For many years, the Random Walk Hypothesis (RWH) and Efficient Market Hypothesis (EMH) have been the cornerstones to economists understanding financial markets. RWH and EMH hypothesise that financial markets are perfectly efficient, and profits cannot be derived from price information alone. Even RWH was initially disproved in 1988 by MacKinlay and their results have subsequently been confirmed by others, the underlying idea remained in the collective mindset of a wide number of economists.
Recently the focus of attention has turned towards the EMH, in which extensive analysis of financial data is empirically leading the way to the breakdown of the EMH in its weak-form. Findings such as these suggest that recurring patterns and underlying structures exist within financial time-series. Particularly, studies into the randomness of financial time-series hypothesise that fractal repetitions could occur, and the degree of predictability can be estimated. This suggests the idea that inefficiencies exist in financial markets which can be exploited for financial gain. The ability to detect and predict such structures and patterns would not only produce profitability in trading, but would also lead to a deeper understanding of the way financial time-series work.

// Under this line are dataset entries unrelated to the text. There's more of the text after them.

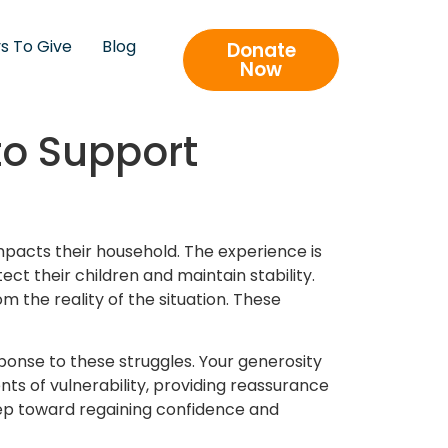
s To Give
Blog
Donate
Now
to Support
mpacts their household. The experience is
ect their children and maintain stability.
m the reality of the situation. These
onse to these struggles. Your generosity
ts of vulnerability, providing reassurance
step toward regaining confidence and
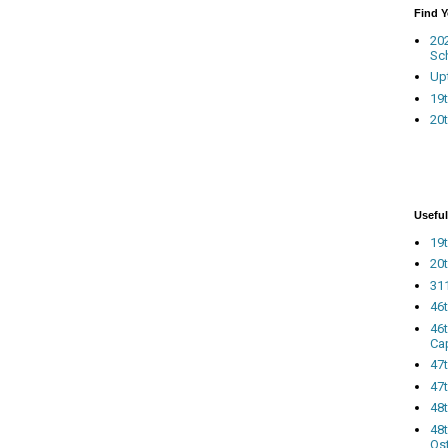
Find 
20
Sc
Up
19t
20t
Useful
19t
20t
311
46
46
Ca
47
47t
48
48t
Os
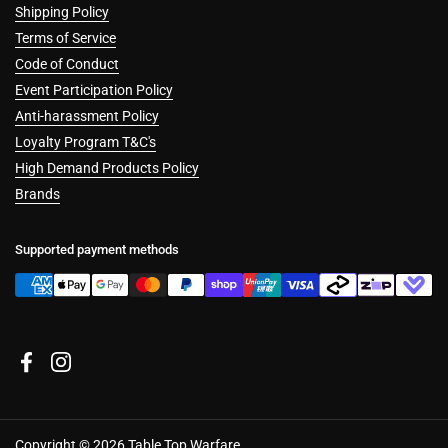
Shipping Policy
Terms of Service
Code of Conduct
Event Participation Policy
Anti-harassment Policy
Loyalty Program T&C's
High Demand Products Policy
Brands
Supported payment methods
Facebook
Instagram
Copyright © 2026
Table Top Warfare
.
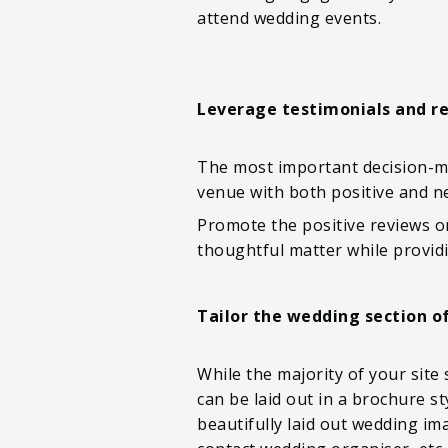
attend wedding events.
Leverage testimonials and r
The most important decision-ma
venue with both positive and ne
Promote the positive reviews o
thoughtful matter while providi
Tailor the wedding section o
While the majority of your site
can be laid out in a brochure s
beautifully laid out wedding i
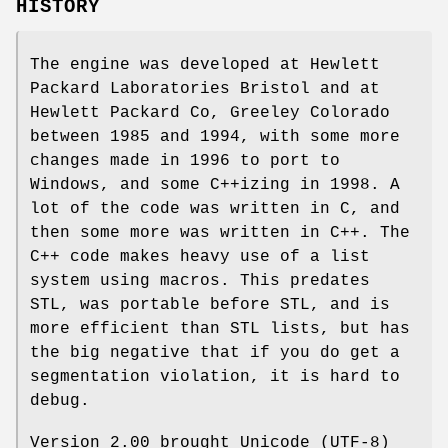
HISTORY
The engine was developed at Hewlett
Packard Laboratories Bristol and at
Hewlett Packard Co, Greeley Colorado
between 1985 and 1994, with some more
changes made in 1996 to port to
Windows, and some C++izing in 1998. A
lot of the code was written in C, and
then some more was written in C++. The
C++ code makes heavy use of a list
system using macros. This predates
STL, was portable before STL, and is
more efficient than STL lists, but has
the big negative that if you do get a
segmentation violation, it is hard to
debug.
Version 2.00 brought Unicode (UTF-8)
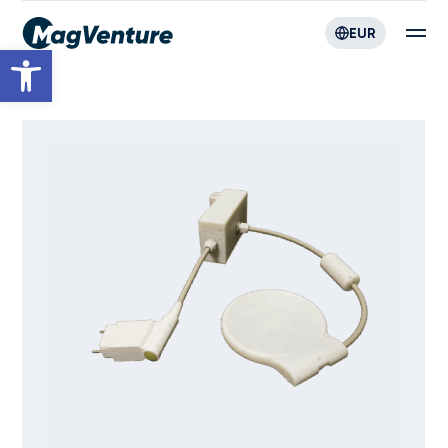
EUR
Open toolbar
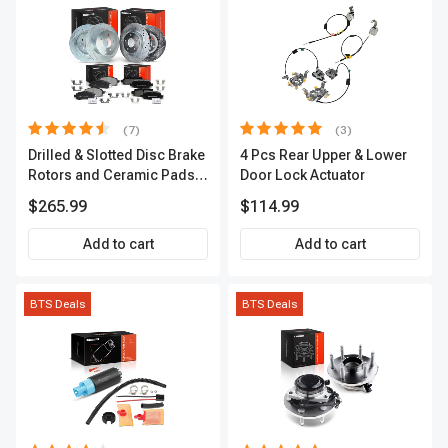
(7)
(3)
Drilled & Slotted Disc Brake
4 Pcs Rear Upper & Lower
Rotors and Ceramic Pads
Door Lock Actuator
Kit, 12 Pcs, Front & Rear, A-
$265.99
$114.99
Premium, APBRPS155
Add to cart
Add to cart
BTS Deals
BTS Deals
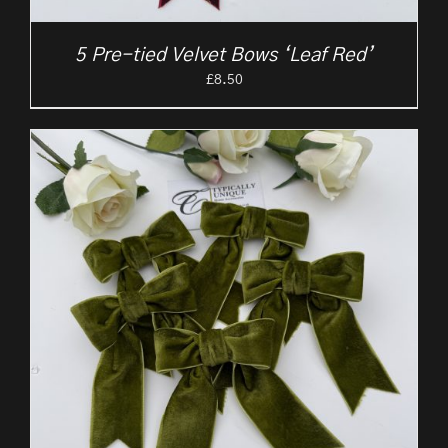
5 Pre-tied Velvet Bows ‘Leaf Red’
£
8.50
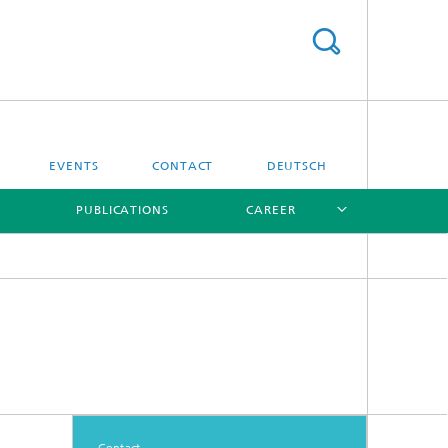
EVENTS
CONTACT
DEUTSCH
PUBLICATIONS
CAREER
[X]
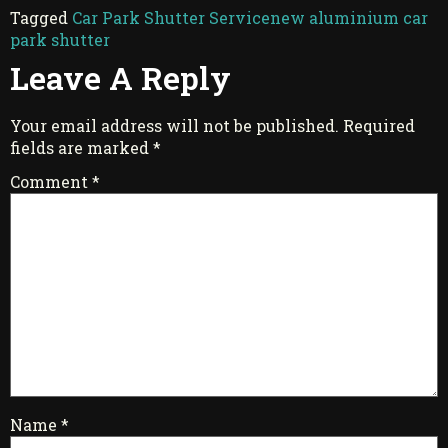
Tagged
Car Park Shutter Service
new aluminium car
park shutter
Leave A Reply
Your email address will not be published.
Required
fields are marked
*
Comment
*
Name
*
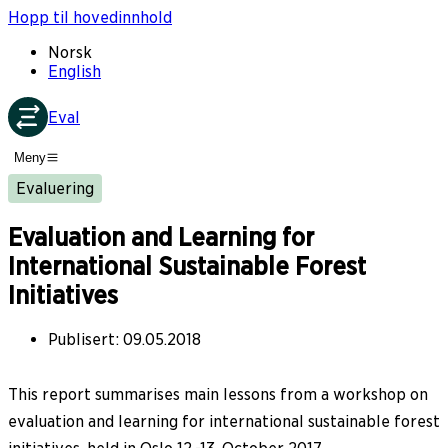
Hopp til hovedinnhold
Norsk
English
Eval
Meny
Evaluering
Evaluation and Learning for
International Sustainable Forest
Initiatives
Publisert
:
09.05.2018
This report summarises main lessons from a workshop on
evaluation and learning for international sustainable forest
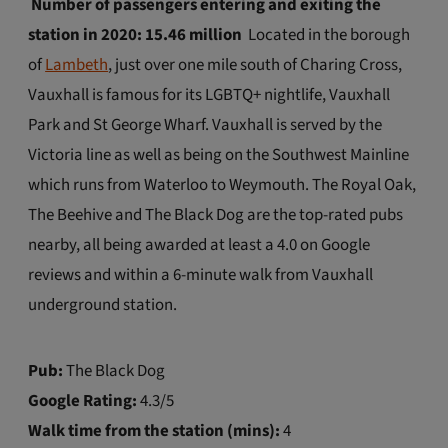
Number of passengers entering and exiting the
station in 2020: 15.46 million
Located in the borough
of
Lambeth
, just over one mile south of Charing Cross,
Vauxhall is famous for its LGBTQ+ nightlife, Vauxhall
Park and St George Wharf. Vauxhall is served by the
Victoria line as well as being on the Southwest Mainline
which runs from Waterloo to Weymouth. The Royal Oak,
The Beehive and The Black Dog are the top-rated pubs
nearby, all being awarded at least a 4.0 on Google
reviews and within a 6-minute walk from Vauxhall
underground station.
Pub:
The Black Dog
Google Rating:
4.3/5
Walk time from the station (mins):
4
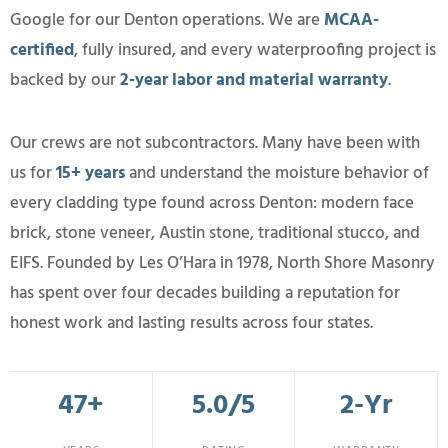
Google for our Denton operations. We are
MCAA-
certified
, fully insured, and every waterproofing project is
backed by our
2-year labor and material warranty
.
Our crews are not subcontractors. Many have been with
us for
15+ years
and understand the moisture behavior of
every cladding type found across Denton: modern face
brick, stone veneer, Austin stone, traditional stucco, and
EIFS. Founded by Les O’Hara in 1978, North Shore Masonry
has spent over four decades building a reputation for
honest work and lasting results across four states.
47+
5.0/5
2-Yr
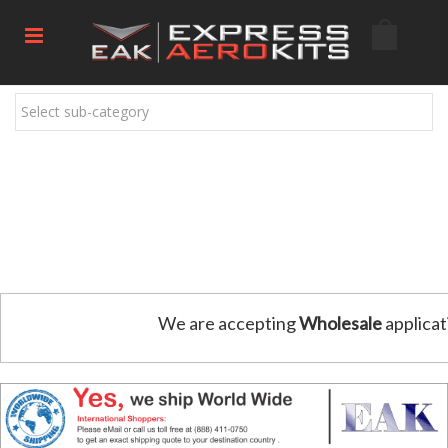
Select sub-category
We are accepting
Wholesale
applicat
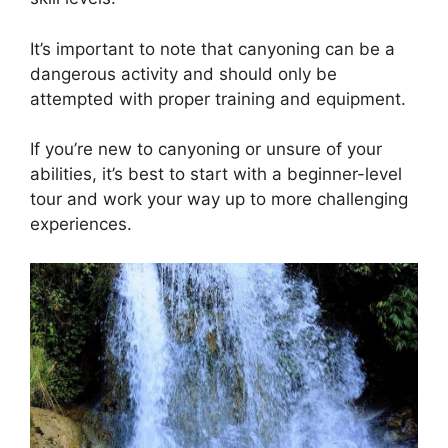
It’s important to note that canyoning can be a
dangerous activity and should only be
attempted with proper training and equipment.
If you’re new to canyoning or unsure of your
abilities, it’s best to start with a beginner-level
tour and work your way up to more challenging
experiences.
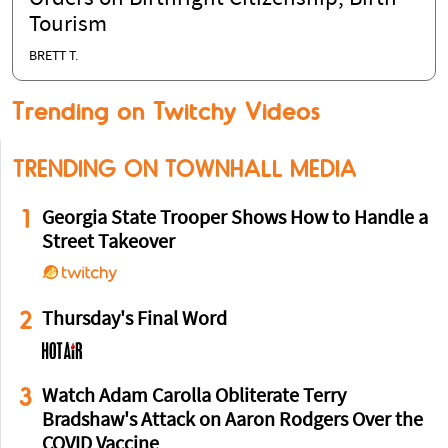
Tourism
BRETT T.
Trending on Twitchy Videos
TRENDING ON TOWNHALL MEDIA
1
Georgia State Trooper Shows How to Handle a
Street Takeover
2
Thursday's Final Word
3
Watch Adam Carolla Obliterate Terry
Bradshaw's Attack on Aaron Rodgers Over the
COVID Vaccine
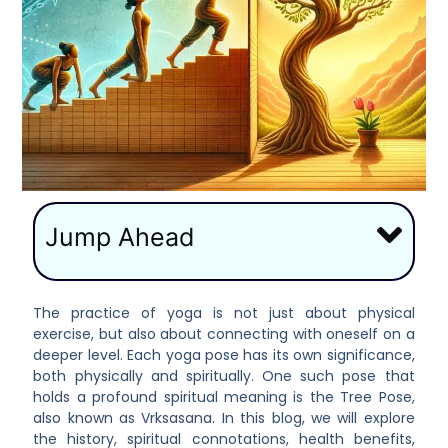
Jump Ahead
The practice of yoga is not just about physical
exercise, but also about connecting with oneself on a
deeper level. Each yoga pose has its own significance,
both physically and spiritually. One such pose that
holds a profound spiritual meaning is the Tree Pose,
also known as Vrksasana. In this blog, we will explore
the history, spiritual connotations, health benefits,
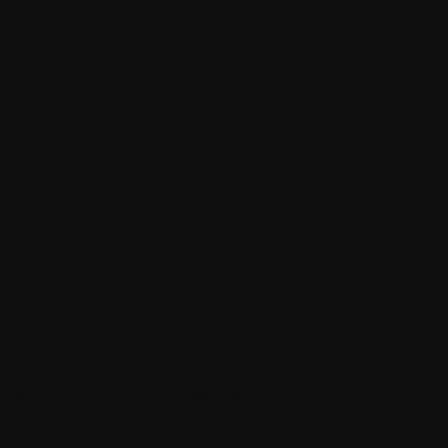
versal consumer options page located at
d us, including for billing and collection.
be of interest to you. If you do not want us
nformation, see Choices About How We Use and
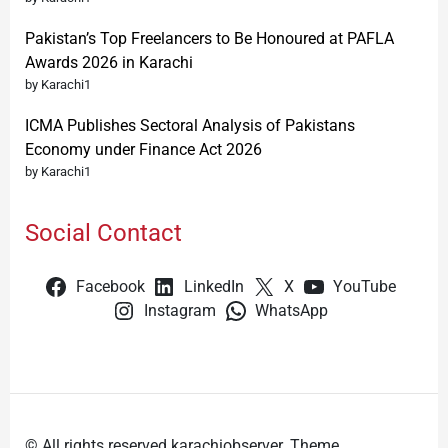
Pakistan’s Top Freelancers to Be Honoured at PAFLA
Awards 2026 in Karachi
by Karachi1
ICMA Publishes Sectoral Analysis of Pakistans
Economy under Finance Act 2026
by Karachi1
Social Contact
Facebook
LinkedIn
X
YouTube
Instagram
WhatsApp
© All rights reserved karachiobserver. Theme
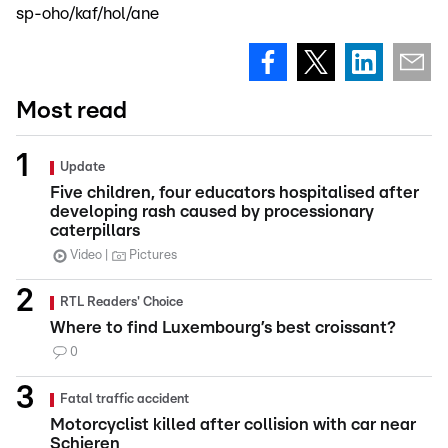
sp-oho/kaf/hol/ane
Most read
Update
Five children, four educators hospitalised after
developing rash caused by processionary
caterpillars
Video
Pictures
RTL Readers' Choice
Where to find Luxembourg’s best croissant?
0
Fatal traffic accident
Motorcyclist killed after collision with car near
Schieren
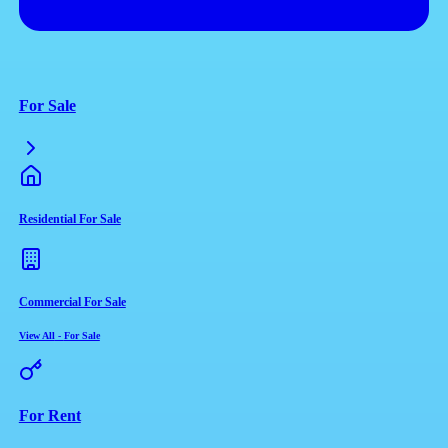
For Sale
Residential For Sale
Commercial For Sale
View All
-
For Sale
For Rent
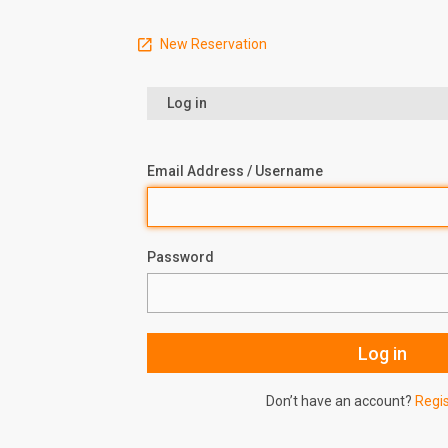
New Reservation
Log in
Email Address / Username
Password
Don’t have an account?
Regi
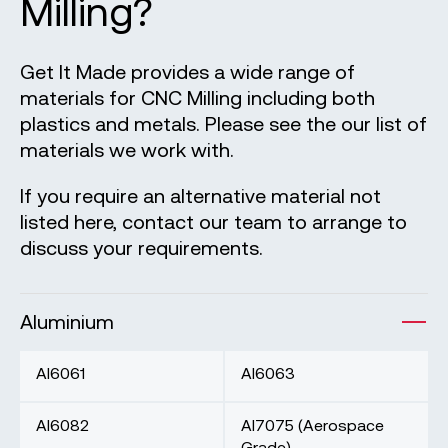
Milling?
Get It Made provides a wide range of
materials for CNC Milling including both
plastics and metals. Please see the our list of
materials we work with.
If you require an alternative material not
listed here, contact our team to arrange to
discuss your requirements.
Aluminium
Al6061
Al6063
Al6082
Al7075 (Aerospace
Grade)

While much research effort has been put into finding structures between different financial time-series to optimise portfolios of stocks, little effort has been put into the identification of structures within a single financial time-series. My hypothesis aims to identify such structures through the application of unsupervised learning techniques on an information rich feature space. Once identified, these structures are to be used in a variety of autonomous trading systems to identify whether such structures point to inefficiencies that can be exploited for financial gain. This provides fascinating reasons to investigate the possibility of finding structures and patterns using unsupervised learning techniques within a single financial time-series not sufficiently explored in the financial space.
The irruption of the IoT and the massive usage of telecommunications networks have push the research community to look for more innovative and efficient ways to find structures in the apparent chaos. I hope the lessons learnt in other industries can be successfully applied to the problem of predicting financial time series.